I have been working on a Christmas project for my parents. This past year they moved from the home that my family grew up in for over three decades. Even though it was sad and especially hard for them, it has been good and is o.k. My project is to make a book that celebrates the life that we all lived while residing in our “home”. I solicited my siblings to write down memories of the past and as a result I have spent the past month reminiscing of how lucky of a person I am! I have wonderful parents and brothers and a sister. All of us mostly focused on the good times – and certainly we were a normal family that had its ups and downs. What I find interesting and really comforting (now that I’m a parent) is to think that our conscience really holds on to the good things – especially after the time has ended. I’m reminded of this every time I move. I find it easier to hold on to all of the good things about that life and seem to forget the things I didn’t like. I wonder if other people do that to? I am truly grateful for the family I grew up in and the things they did in the past and do now, in the present, to inspire me for good. They have helped in defining who I have become.

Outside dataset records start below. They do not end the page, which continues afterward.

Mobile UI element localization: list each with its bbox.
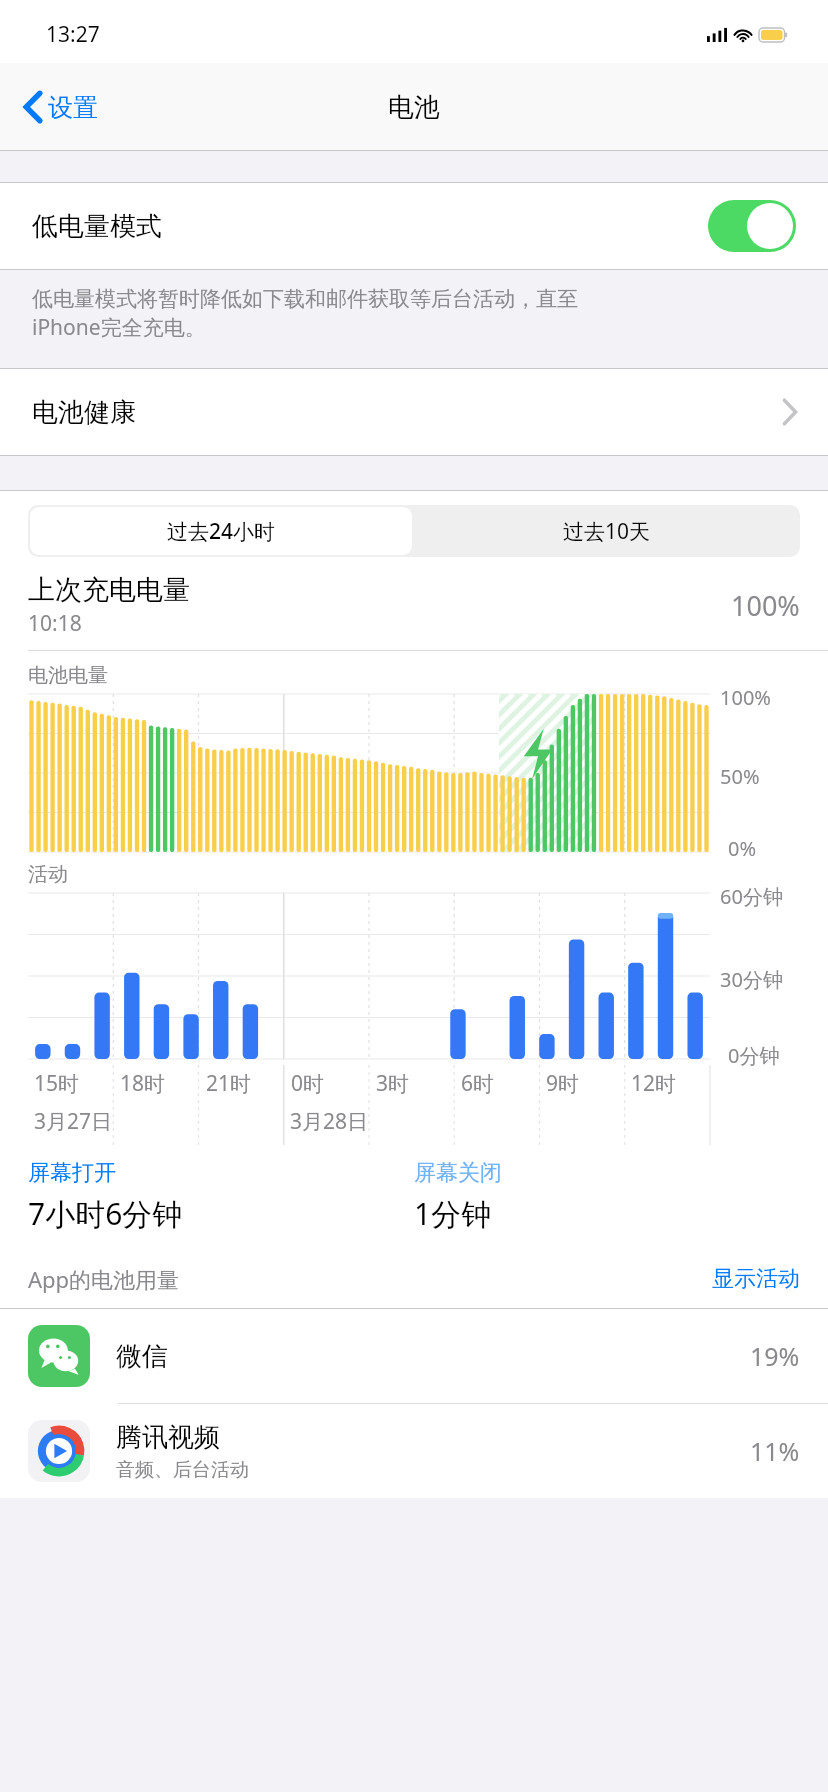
- staticText: 显示活动: [712, 1265, 800, 1293]
- staticText: 电池电量: [28, 663, 108, 688]
- staticText: 9时: [546, 1069, 580, 1098]
- button[interactable]: 显示活动: [712, 1265, 800, 1293]
- staticText: 7小时6分钟: [28, 1193, 183, 1234]
- staticText: 腾讯视频: [116, 1421, 220, 1454]
- staticText: 电池健康: [32, 396, 136, 429]
- staticText: 过去10天: [563, 517, 651, 546]
- staticText: 上次充电电量: [28, 573, 190, 607]
- staticText: 屏幕关闭: [414, 1159, 502, 1187]
- staticText: 低电量模式: [32, 210, 162, 243]
- staticText: 过去24小时: [167, 517, 276, 546]
- staticText: 0时: [291, 1069, 325, 1098]
- button[interactable]: 设置: [16, 83, 106, 131]
- staticText: 21时: [206, 1069, 252, 1098]
- button[interactable]: 低电量模式: [0, 183, 828, 269]
- staticText: 100%: [720, 684, 771, 711]
- staticText: 19%: [750, 1339, 800, 1373]
- staticText: 50%: [720, 763, 760, 790]
- staticText: 微信: [116, 1340, 168, 1373]
- button[interactable]: 腾讯视频: [0, 1404, 828, 1498]
- staticText: 屏幕打开: [28, 1159, 116, 1187]
- staticText: 3月28日: [290, 1107, 369, 1136]
- staticText: 0分钟: [728, 1042, 828, 1069]
- staticText: 11%: [750, 1434, 800, 1468]
- button[interactable]: 过去24小时: [30, 507, 412, 555]
- staticText: 100%: [731, 587, 800, 624]
- staticText: App的电池用量: [28, 1264, 180, 1294]
- staticText: 30分钟: [720, 966, 783, 993]
- staticText: 3时: [376, 1069, 410, 1098]
- staticText: 活动: [28, 862, 68, 887]
- button[interactable]: 过去10天: [414, 505, 800, 557]
- staticText: 12时: [631, 1069, 677, 1098]
- staticText: 18时: [120, 1069, 166, 1098]
- staticText: 13:27: [46, 20, 100, 49]
- staticText: 6时: [461, 1069, 495, 1098]
- staticText: 电池: [388, 91, 440, 124]
- staticText: 设置: [48, 92, 98, 123]
- staticText: 1分钟: [414, 1193, 492, 1234]
- staticText: 60分钟: [720, 883, 783, 910]
- staticText: 音频、后台活动: [116, 1458, 249, 1482]
- button[interactable]: 低电量模式开关: [708, 200, 796, 252]
- button[interactable]: 微信: [0, 1309, 828, 1403]
- staticText: 3月27日: [34, 1107, 113, 1136]
- staticText: 15时: [34, 1069, 80, 1098]
- staticText: 低电量模式将暂时降低如下载和邮件获取等后台活动，直至 iPhone完全充电。: [32, 286, 578, 342]
- staticText: 0%: [728, 835, 828, 862]
- staticText: 10:18: [28, 609, 82, 638]
- button[interactable]: 电池健康: [0, 369, 828, 455]
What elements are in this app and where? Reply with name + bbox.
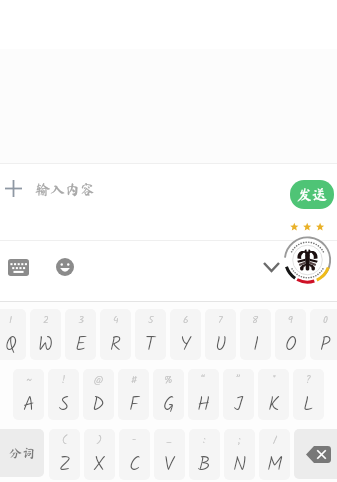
button[interactable]: Keyboard [2,252,34,282]
button[interactable]: ~ [13,369,44,420]
button[interactable]: 0 [310,309,337,360]
button[interactable]: : [189,429,220,480]
staticText: V [164,450,175,480]
button[interactable]: 4 [100,309,131,360]
staticText: ! [62,372,66,388]
button[interactable]: Emoji [50,252,80,282]
button[interactable]: ? [293,369,324,420]
staticText: - [132,432,137,448]
staticText: ” [236,372,241,388]
staticText: B [198,450,211,480]
button[interactable]: 8 [240,309,271,360]
button[interactable]: Backspace [294,429,337,479]
staticText: G [163,390,175,420]
button[interactable]: 6 [170,309,201,360]
button[interactable]: ! [48,369,79,420]
staticText: D [92,390,105,420]
staticText: % [164,372,173,388]
button[interactable]: # [118,369,149,420]
button[interactable]: * [258,369,289,420]
staticText: E [75,330,87,360]
staticText: U [215,330,227,360]
button[interactable]: Collapse panel [257,255,286,279]
staticText: “ [201,372,206,388]
button[interactable]: _ [154,429,185,480]
staticText: 1 [9,312,13,328]
staticText: 4 [113,312,119,328]
staticText: 0 [323,312,328,328]
staticText: ) [97,432,102,448]
staticText: 8 [252,312,259,328]
button[interactable]: 分词 [0,429,44,477]
staticText: Y [180,330,192,360]
button[interactable]: ) [84,429,115,480]
button[interactable]: ( [49,429,80,480]
button[interactable]: / [259,429,290,480]
staticText: R [110,330,121,360]
button[interactable]: Add attachment [2,177,24,199]
staticText: L [303,390,314,420]
staticText: K [268,390,280,420]
button[interactable]: 3 [65,309,96,360]
staticText: Z [59,450,71,480]
staticText: Q [5,330,17,360]
button[interactable]: % [153,369,184,420]
staticText: / [273,432,277,448]
button[interactable]: 2 [30,309,61,360]
staticText: ( [62,432,67,448]
staticText: 分词 [9,447,36,460]
button[interactable]: 5 [135,309,166,360]
button[interactable]: 发送 [290,180,334,209]
staticText: 7 [218,312,223,328]
staticText: H [197,390,210,420]
staticText: T [145,330,156,360]
staticText: X [93,450,106,480]
staticText: ; [238,432,242,448]
button[interactable]: ” [223,369,254,420]
button[interactable]: 1 [0,309,26,360]
staticText: N [233,450,247,480]
staticText: 3 [78,312,84,328]
button[interactable]: 7 [205,309,236,360]
staticText: : [203,432,206,448]
staticText: S [59,390,69,420]
staticText: 9 [288,312,293,328]
staticText: 6 [183,312,189,328]
button[interactable]: 9 [275,309,306,360]
staticText: I [253,330,259,360]
staticText: 5 [148,312,154,328]
button[interactable]: @ [83,369,114,420]
staticText: C [129,450,141,480]
staticText: P [320,330,331,360]
staticText: J [234,390,243,420]
staticText: 发送 [297,187,328,202]
staticText: A [23,390,35,420]
button[interactable]: “ [188,369,219,420]
staticText: ? [306,372,311,388]
staticText: * [272,372,276,388]
staticText: O [285,330,297,360]
staticText: W [38,330,53,360]
staticText: @ [94,372,104,388]
staticText: M [267,450,283,480]
staticText: ~ [26,372,32,388]
button[interactable]: - [119,429,150,480]
button[interactable]: ; [224,429,255,480]
staticText: _ [166,432,173,448]
staticText: 2 [43,312,49,328]
staticText: # [131,372,137,388]
staticText: F [129,390,139,420]
staticText: 输入内容 [35,182,96,197]
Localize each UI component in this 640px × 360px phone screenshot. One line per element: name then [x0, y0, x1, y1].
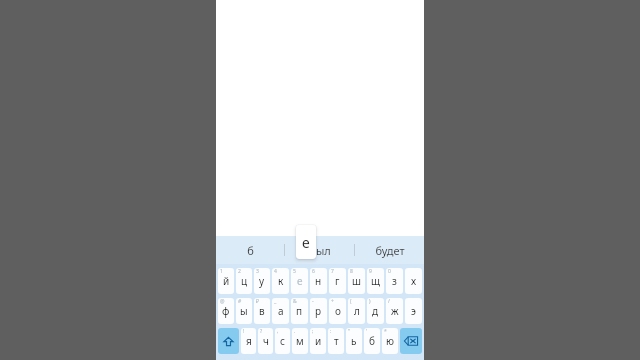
staticText: 3 [256, 268, 259, 275]
staticText: . [294, 328, 296, 335]
button[interactable]: & [291, 298, 308, 324]
staticText: н [315, 274, 322, 288]
button[interactable]: 5 [291, 268, 308, 294]
staticText: 9 [369, 268, 372, 275]
staticText: т [334, 334, 339, 348]
staticText: ы [240, 304, 248, 318]
staticText: * [384, 328, 387, 335]
staticText: щ [371, 274, 380, 288]
staticText: _ [274, 298, 277, 305]
staticText: а [278, 304, 284, 318]
staticText: е [297, 274, 303, 288]
staticText: й [223, 274, 230, 288]
staticText: р [315, 304, 322, 318]
staticText: б [369, 334, 375, 348]
button[interactable]: - [310, 298, 327, 324]
staticText: о [335, 304, 341, 318]
staticText: ! [243, 328, 245, 335]
button[interactable]: Shift [218, 328, 239, 354]
button[interactable]: 1 [218, 268, 234, 294]
button[interactable]: : [328, 328, 344, 354]
staticText: ; [312, 328, 314, 335]
staticText: 8 [350, 268, 353, 275]
staticText: ь [351, 334, 357, 348]
staticText: ч [263, 334, 269, 348]
staticText: ( [350, 298, 352, 305]
staticText: ж [391, 304, 399, 318]
button[interactable]: б [216, 236, 284, 264]
button[interactable]: + [329, 298, 346, 324]
button[interactable]: " [346, 328, 362, 354]
staticText: х [411, 274, 417, 288]
button[interactable]: # [236, 298, 252, 324]
staticText: , [277, 328, 279, 335]
button[interactable]: 2 [236, 268, 252, 294]
button[interactable]: ! [241, 328, 256, 354]
button[interactable]: был [285, 236, 354, 264]
staticText: ц [241, 274, 248, 288]
staticText: @ [220, 298, 225, 305]
button[interactable]: 6 [310, 268, 327, 294]
staticText: г [335, 274, 340, 288]
button[interactable]: 8 [348, 268, 365, 294]
staticText: " [348, 328, 351, 335]
button[interactable]: 7 [329, 268, 346, 294]
staticText: & [293, 298, 297, 305]
staticText: 1 [220, 268, 223, 275]
staticText: б [247, 243, 254, 258]
button[interactable]: 3 [254, 268, 270, 294]
staticText: ю [386, 334, 394, 348]
staticText: з [392, 274, 397, 288]
button[interactable]: будет [355, 236, 424, 264]
staticText: ф [222, 304, 230, 318]
staticText: ) [369, 298, 371, 305]
button[interactable]: Backspace [400, 328, 422, 354]
button[interactable]: 9 [367, 268, 384, 294]
button[interactable]: ₽ [254, 298, 270, 324]
staticText: у [259, 274, 265, 288]
staticText: 4 [274, 268, 277, 275]
button[interactable]: э [405, 298, 422, 324]
staticText: ₽ [256, 298, 259, 305]
staticText: ? [260, 328, 263, 335]
button[interactable]: ? [258, 328, 273, 354]
button[interactable]: / [386, 298, 403, 324]
button[interactable]: 0 [386, 268, 403, 294]
staticText: 7 [331, 268, 334, 275]
button[interactable]: 4 [272, 268, 289, 294]
button[interactable]: _ [272, 298, 289, 324]
staticText: был [309, 243, 331, 258]
button[interactable]: ( [348, 298, 365, 324]
button[interactable]: * [382, 328, 398, 354]
staticText: ' [366, 328, 368, 335]
staticText: ш [352, 274, 361, 288]
button[interactable]: . [292, 328, 308, 354]
button[interactable]: ; [310, 328, 326, 354]
staticText: будет [375, 243, 405, 258]
staticText: 5 [293, 268, 296, 275]
staticText: д [372, 304, 379, 318]
staticText: / [388, 298, 390, 305]
staticText: м [296, 334, 304, 348]
staticText: - [312, 298, 314, 305]
staticText: э [411, 304, 416, 318]
staticText: # [238, 298, 242, 305]
staticText: с [280, 334, 285, 348]
staticText: : [330, 328, 332, 335]
button[interactable]: ' [364, 328, 380, 354]
button[interactable]: х [405, 268, 422, 294]
staticText: + [331, 298, 334, 305]
staticText: в [259, 304, 265, 318]
button[interactable]: ) [367, 298, 384, 324]
staticText: 6 [312, 268, 315, 275]
staticText: 2 [238, 268, 241, 275]
staticText: л [354, 304, 360, 318]
staticText: я [246, 334, 252, 348]
button[interactable]: @ [218, 298, 234, 324]
staticText: и [315, 334, 322, 348]
button[interactable]: , [275, 328, 290, 354]
staticText: е [302, 233, 310, 252]
staticText: к [278, 274, 284, 288]
staticText: 0 [388, 268, 391, 275]
staticText: п [296, 304, 303, 318]
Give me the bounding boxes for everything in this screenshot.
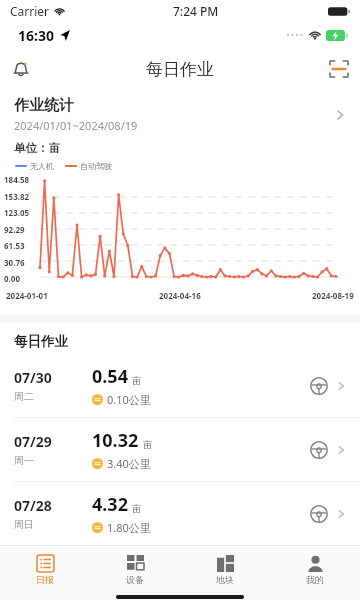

One of my favorite Wicked songs is, “For Good.” I use it to apply in many facets of my life, but I find that is it very appropriate for how I am feeling at this moment. Here are the words:

“I’ve heard it said that people come into our lives for a reason, bringing something we must learn. And we are led to those who help us most to grow, if we let them, and we help them in return. Well, I don’t know if I believe that’s true, But I know I’m who I am today because I knew you. Like a comet pulled from orbit as it passes a sun, like a stream that meets a boulder halfway through the wood, who can say if I’ve been changed for the better? But because I knew you, I have been changed for good.

It well may be that we will never meet again in this lifetime, so let me say before we part: So much of me is made of what I learned from you, you’ll be with me like a hand print on my heart. And now whatever way our stories end, I know you have rewritten mine by being my friend. Like a ship blown from its mooring by a wind off the sea, like a seed dropped by a sky bird in a distant wood, who can say if I’ve been changed for the better? But because I knew you…I have been changed for good.

And just to clear the air I ask forgiveness for the things I’ve done you blame me for. But then, I guess we know there’s blame to share, and none of it seems to matter any more…

Who can say if I’ve been changed for the better? I do believe that I have been changed for the better. And because I knew you, because I knew you…I have been changed for good.”